EXERCISE DIRECTIONS: Nothing may be added, dropped, or altered; restate the listing word for word.
[[ ENTRIES PROVIDED open ]]
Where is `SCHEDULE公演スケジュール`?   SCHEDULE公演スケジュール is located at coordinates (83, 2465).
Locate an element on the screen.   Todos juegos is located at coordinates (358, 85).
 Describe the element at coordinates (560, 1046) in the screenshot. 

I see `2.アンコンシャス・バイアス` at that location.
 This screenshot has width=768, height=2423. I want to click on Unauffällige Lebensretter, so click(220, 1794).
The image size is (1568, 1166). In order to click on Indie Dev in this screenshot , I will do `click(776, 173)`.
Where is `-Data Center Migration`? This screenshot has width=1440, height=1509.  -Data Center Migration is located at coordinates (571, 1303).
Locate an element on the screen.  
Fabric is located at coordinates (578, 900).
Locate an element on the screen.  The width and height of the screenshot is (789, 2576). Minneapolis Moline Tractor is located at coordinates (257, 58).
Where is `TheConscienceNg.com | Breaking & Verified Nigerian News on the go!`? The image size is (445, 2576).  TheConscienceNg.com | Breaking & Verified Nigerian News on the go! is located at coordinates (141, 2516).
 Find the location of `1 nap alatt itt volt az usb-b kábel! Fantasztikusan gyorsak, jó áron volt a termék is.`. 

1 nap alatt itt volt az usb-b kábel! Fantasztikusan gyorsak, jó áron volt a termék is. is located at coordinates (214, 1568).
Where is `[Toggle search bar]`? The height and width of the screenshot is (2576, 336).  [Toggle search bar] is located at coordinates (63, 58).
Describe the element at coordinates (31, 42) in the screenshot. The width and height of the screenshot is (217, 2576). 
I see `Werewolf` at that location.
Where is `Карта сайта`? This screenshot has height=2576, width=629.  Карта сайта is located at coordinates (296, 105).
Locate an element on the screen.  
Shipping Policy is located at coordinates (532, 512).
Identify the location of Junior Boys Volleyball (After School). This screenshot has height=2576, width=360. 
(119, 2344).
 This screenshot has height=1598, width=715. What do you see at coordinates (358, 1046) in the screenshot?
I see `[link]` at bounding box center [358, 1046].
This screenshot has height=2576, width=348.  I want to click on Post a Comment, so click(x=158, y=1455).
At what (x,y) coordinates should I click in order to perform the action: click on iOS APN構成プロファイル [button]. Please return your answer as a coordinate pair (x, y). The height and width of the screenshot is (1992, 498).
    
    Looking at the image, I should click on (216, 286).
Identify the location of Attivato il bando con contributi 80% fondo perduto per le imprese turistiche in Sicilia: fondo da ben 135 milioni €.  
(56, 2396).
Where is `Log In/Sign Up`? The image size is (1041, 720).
[[ ENTRIES PROVIDED closed ]]
EXPECTED ANSWER:
Where is `SCHEDULE公演スケジュール`?   SCHEDULE公演スケジュール is located at coordinates (83, 2465).
Locate an element on the screen.   Todos juegos is located at coordinates (358, 85).
 Describe the element at coordinates (560, 1046) in the screenshot. 

I see `2.アンコンシャス・バイアス` at that location.
 This screenshot has width=768, height=2423. I want to click on Unauffällige Lebensretter, so click(220, 1794).
The image size is (1568, 1166). In order to click on Indie Dev in this screenshot , I will do `click(776, 173)`.
Where is `-Data Center Migration`? This screenshot has width=1440, height=1509.  -Data Center Migration is located at coordinates (571, 1303).
Locate an element on the screen.  
Fabric is located at coordinates (578, 900).
Locate an element on the screen.  The width and height of the screenshot is (789, 2576). Minneapolis Moline Tractor is located at coordinates (257, 58).
Where is `TheConscienceNg.com | Breaking & Verified Nigerian News on the go!`? The image size is (445, 2576).  TheConscienceNg.com | Breaking & Verified Nigerian News on the go! is located at coordinates (141, 2516).
 Find the location of `1 nap alatt itt volt az usb-b kábel! Fantasztikusan gyorsak, jó áron volt a termék is.`. 

1 nap alatt itt volt az usb-b kábel! Fantasztikusan gyorsak, jó áron volt a termék is. is located at coordinates (214, 1568).
Where is `[Toggle search bar]`? The height and width of the screenshot is (2576, 336).  [Toggle search bar] is located at coordinates (63, 58).
Describe the element at coordinates (31, 42) in the screenshot. The width and height of the screenshot is (217, 2576). 
I see `Werewolf` at that location.
Where is `Карта сайта`? This screenshot has height=2576, width=629.  Карта сайта is located at coordinates (296, 105).
Locate an element on the screen.  
Shipping Policy is located at coordinates (532, 512).
Identify the location of Junior Boys Volleyball (After School). This screenshot has height=2576, width=360. 
(119, 2344).
 This screenshot has height=1598, width=715. What do you see at coordinates (358, 1046) in the screenshot?
I see `[link]` at bounding box center [358, 1046].
This screenshot has height=2576, width=348.  I want to click on Post a Comment, so click(x=158, y=1455).
At what (x,y) coordinates should I click in order to perform the action: click on iOS APN構成プロファイル [button]. Please return your answer as a coordinate pair (x, y). The height and width of the screenshot is (1992, 498).
    
    Looking at the image, I should click on (216, 286).
Identify the location of Attivato il bando con contributi 80% fondo perduto per le imprese turistiche in Sicilia: fondo da ben 135 milioni €.  
(56, 2396).
Where is `Log In/Sign Up`? The image size is (1041, 720).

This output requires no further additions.